BEGIN Dataset content
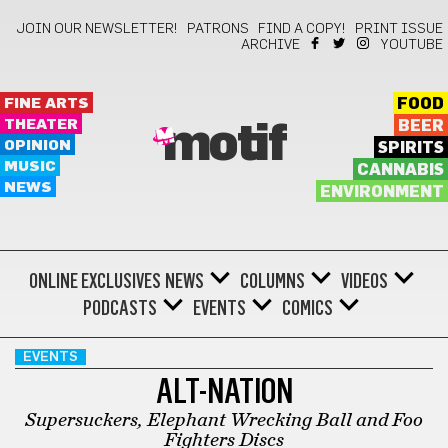
JOIN OUR NEWSLETTER!
PATRONS
FIND A COPY!
PRINT ISSUE
ARCHIVE
YOUTUBE
FINE ARTS
FOOD
THEATER
BEER
motif
OPINION
SPIRITS
MUSIC
CANNABIS
NEWS
ENVIRONMENT
ONLINE EXCLUSIVES
NEWS
COLUMNS
VIDEOS
PODCASTS
EVENTS
COMICS
EVENTS
ALT-NATION
Supersuckers, Elephant Wrecking Ball and Foo
Fighters Discs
END Dataset content
What you write should match the entries exactly, except that the pictures are dropped.

▶ _Result_:
JOIN OUR NEWSLETTER!
PATRONS
FIND A COPY!
PRINT ISSUE
ARCHIVE
YOUTUBE
FINE ARTS
FOOD
THEATER
BEER
motif
OPINION
SPIRITS
MUSIC
CANNABIS
NEWS
ENVIRONMENT
ONLINE EXCLUSIVES
NEWS
COLUMNS
VIDEOS
PODCASTS
EVENTS
COMICS
EVENTS
ALT-NATION
Supersuckers, Elephant Wrecking Ball and Foo
Fighters Discs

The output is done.